Problem details:
Look over the listing below and work out how many lines have the word "конкретной". Write only that number.

◆ ◆ ◆ ◆ ◆ ◆ ◆

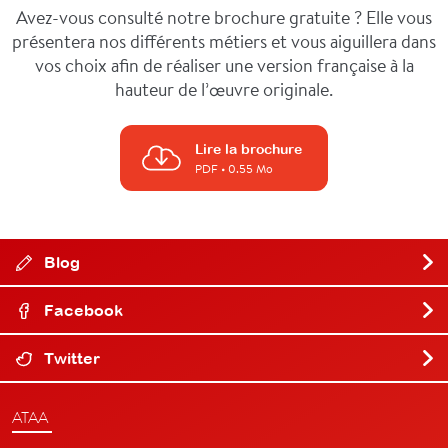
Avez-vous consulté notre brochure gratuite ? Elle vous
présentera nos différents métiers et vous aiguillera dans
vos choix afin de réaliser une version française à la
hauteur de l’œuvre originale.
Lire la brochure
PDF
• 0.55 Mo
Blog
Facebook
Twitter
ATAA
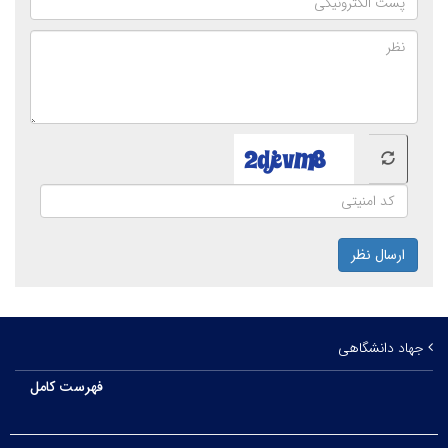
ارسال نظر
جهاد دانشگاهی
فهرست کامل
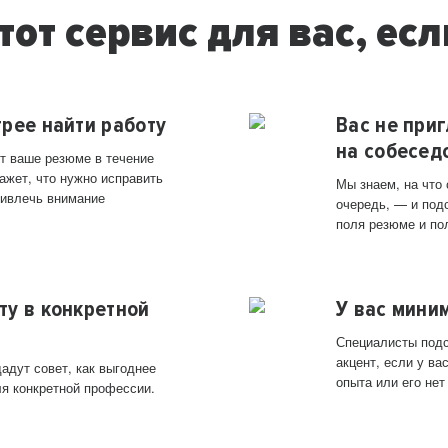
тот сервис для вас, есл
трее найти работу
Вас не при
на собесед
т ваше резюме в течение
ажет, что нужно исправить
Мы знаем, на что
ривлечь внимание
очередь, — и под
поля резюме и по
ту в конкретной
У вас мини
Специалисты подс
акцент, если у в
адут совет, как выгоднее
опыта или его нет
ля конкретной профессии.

◆ ◆ ◆ ◆ ◆ ◆ ◆

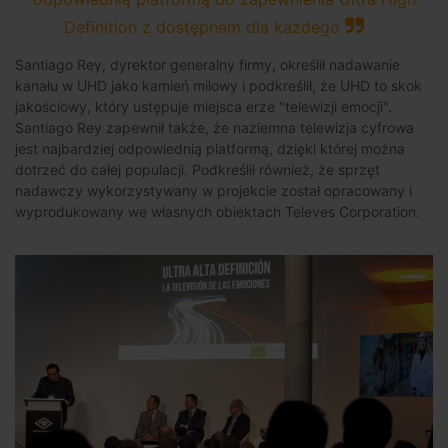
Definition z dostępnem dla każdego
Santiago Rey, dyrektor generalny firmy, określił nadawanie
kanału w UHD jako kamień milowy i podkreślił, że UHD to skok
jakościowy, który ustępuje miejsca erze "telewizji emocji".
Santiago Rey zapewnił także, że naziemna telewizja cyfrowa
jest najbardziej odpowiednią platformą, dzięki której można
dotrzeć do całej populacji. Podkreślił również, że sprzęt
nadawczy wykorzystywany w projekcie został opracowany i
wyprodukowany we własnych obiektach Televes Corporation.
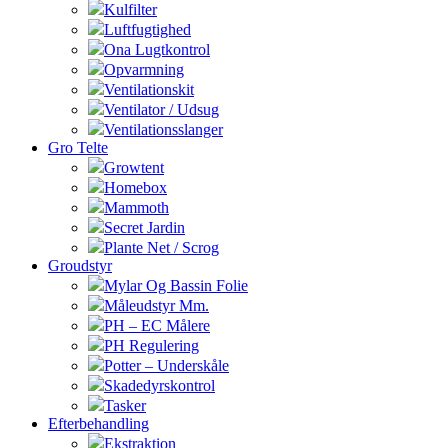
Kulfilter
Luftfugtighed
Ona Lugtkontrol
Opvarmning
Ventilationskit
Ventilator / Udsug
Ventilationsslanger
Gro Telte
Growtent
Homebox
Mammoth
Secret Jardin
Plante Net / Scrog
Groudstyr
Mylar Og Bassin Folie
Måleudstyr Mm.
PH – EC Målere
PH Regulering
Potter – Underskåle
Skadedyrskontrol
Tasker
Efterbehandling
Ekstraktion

◆ ◆ ◆ ◆ ◆ ◆ ◆

Task solution:
2